At SF, the public school system has yet to open campuses and the largest university, San Francisco State, also conducts online classes. Restaurants expand outdoor dining areas into parking lots and onto the streets and some welcome back-to-home eateries with limited capabilities. The bars will remain closed.

Meanwhile, many cities in Europe that are fully open in the summer and have children returned to school in the fall are returning to lockdown. Countries without rules around the wearing of masks are introduced to them.

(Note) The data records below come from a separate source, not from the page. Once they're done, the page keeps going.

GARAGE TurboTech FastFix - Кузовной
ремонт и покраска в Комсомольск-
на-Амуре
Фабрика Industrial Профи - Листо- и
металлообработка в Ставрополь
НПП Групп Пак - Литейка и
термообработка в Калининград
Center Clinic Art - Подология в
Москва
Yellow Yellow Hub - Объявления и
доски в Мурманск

Paris enforcement will begin a curfew from 9pm to 6pm Friday, and in London, and seven other areas of Britain, people are banned from meeting anyone indoors from outside their households and will be asked to reduce travel starting over the weekend.

“Europe is opening up very quickly is the simple answer,”

; said Drs. George Rutherfod, head of disease and global epidemiology of the UCSF. “I don’t know the chapter and verse about it, but that’s the feeling I get from the scope. It’s at higher latitudes that it’s colder and people are starting to go inside more.”

The number of tests that returned positive in SF hit a very low 1%, while the 7-day positive rate until October 15 climbed in many European countries, hitting 17.3% in the Netherlands, 10 % in Spain, 7.5% in France, 6.3% in Italy, 5.9% in the United Kingdom, and 2.8% in Sweden, according to Our World in Data.

California as a whole has a positivity rate lower than all of these countries at 2.6% with a general trend of new cases declining.

There are some countries with rates as low as SF: Denmark and Finland are at 1.1% and Norway 1.4%.

San Francisco maintains the number of its cases relatively low, with some ups and downs, but not a major surge that has taken over the city’s health care system and affected the ability to provide optimal care. The city of nearly 900,000 residents reported 11,756 cases and 126 died as of October 15.

The number of patients coming to hospitals is lower than in other major cities such as New York that experienced an influx in the spring, and infected SF patients in need of hospitalization receive dedicated, personal care ,

France, a country with 67 million people, recorded 22,591 new cases Wednesday, while California (population 40 million) reported 3,329 new infections on Wednesday. President Emmanuel Macron deployed 12,000 police officers to implement the new curfew in Paris and eight other regions.

Italy set a daily record for infections and recorded the highest daily death toll in this second wave, adding 83 victims to count nearly 36,400, the second highest in Europe after Britain.

The Netherlands closed bars and restaurants this week; the country where masks are used sparingly is now recommended. The Czech Republic and Northern Ireland have closed schools. Polish restaurant hours and closed gyms and pools are limited.

European countries have seen nearly 230,000 confirmed deaths from the virus, while the US has recorded more than 217,000, although experts agree that official figures indicate a true toll.

So far in new leaps and bounds, deaths have not risen at the same rate of infections.

“Nearly 80% of countries across the European regions see growth” in COVID-19 cases, Maria Van Kerkhove, the World Health Organization’s technical lead for coronavirus, told “New Day” CNN on Thursday.

In comparison, California is generally performing well, with few exceptions such as Shasta County where a religious school and a nursing facility have experienced outbreaks. Outside of California, the United States is at war. New cases per day rise in 44 states, with many of the largest increases in the Midwest and Great Plains, where resistance to masks and other precautions has become high and the virus is often seen as just a big problem in the city. . Deaths per day rise to 30 states.

“I see this as one of the hardest times in the epidemic,” said Dr. Peter Hotez, an infectious disease specialist at Baylor College of Medicine in Texas. “The numbers are going up pretty fast. We’ll see a pretty big epidemic all over the Northern Hemisphere.”

Dr. Anthony Fauci, the leading expert on infectious disease in the United States government, said Americans should think carefully when holding Thanksgiving gatherings.

The Associated Press contributed to this story.